Di tengah itu semua, tari di Indonesia tidak surut. Justru sebaliknya, ia berkembang sebagai medan eksperimentasi gagasan dan kepekaan sosial. Kolaborasi lintas disiplin semakin jamak: tari bertemu dengan seni rupa, film, desain suara, bahkan riset sosial-politik. Inilah masa ketika tari tak bisa berdiri sendiri. Ia harus bicara dengan dunia.

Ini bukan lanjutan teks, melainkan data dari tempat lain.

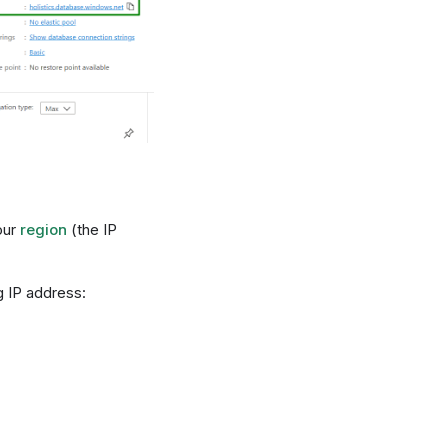
our
region
(the IP
g IP address: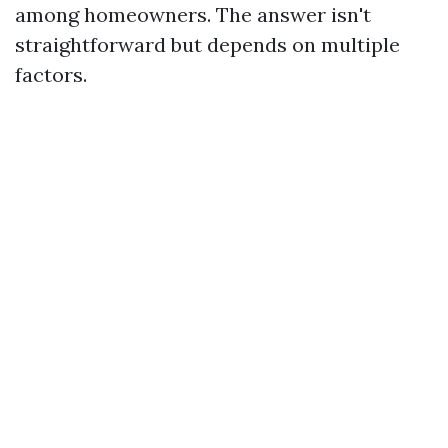
among homeowners. The answer isn't
straightforward but depends on multiple
factors.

Dalam IDF, Salihara, dan beberapa platform eksperimental seperti Bodies of Care atau Jejak-Tabi Exchange, banyak koreografer muda yang tak lagi hanya belajar dari tradisi atau teknik tari Barat. Mereka juga belajar dari aktivisme, ekologi, sejarah lokal, dan pengalaman komunitas. Tari menjadi jembatan antara estetika dan etika—ia tak hanya tampil untuk dipuji, tetapi untuk membongkar asumsi, mengguncang kenyamanan, dan menciptakan ruang perenungan kolektif.

Menuju Koreografi Empati

Jika dunia hari ini dipenuhi kekerasan simbolik dan fragmentasi sosial, maka tari bisa menjadi laku yang menyambung kembali tubuh-tubuh yang tercerai. Koreografi hari ini bukan hanya tentang menyusun gerak, tapi tentang menyusun pengalaman bersama. Koreografi sebagai empati: bagaimana tubuh-tubuh saling merasakan, saling menanggapi, saling mengakui eksistensinya dalam keberbedaan.

Tari bukan sekadar bentuk seni. Ia adalah ruang dialektika tubuh dengan zaman—sebuah strategi hidup untuk tetap waras, tetap peka, tetap bergerak di dunia yang terus berubah.

Di masa depan, mungkin kita tak lagi bisa memisahkan mana tubuh manusia dan mana tubuh digital, mana yang sakral dan mana yang profan, mana panggung dan mana medan sosial. Tapi selama tubuh masih bisa merasa dan bergerak, tari akan terus menjadi laku yang subversif dan solutif—karena ia tidak hanya mencerminkan dunia, tapi juga menafsirinya secara kritis, dan jika perlu, menggugatnya. 

*Purnawan Andra, bekerja di Direktorat Bina SDM, Lembaga & Pranata Kebudayaan, Ditjen Pengembangan, Pemanfaatan & Pembinaan Kebudayaan Kementerian Kebudayaan.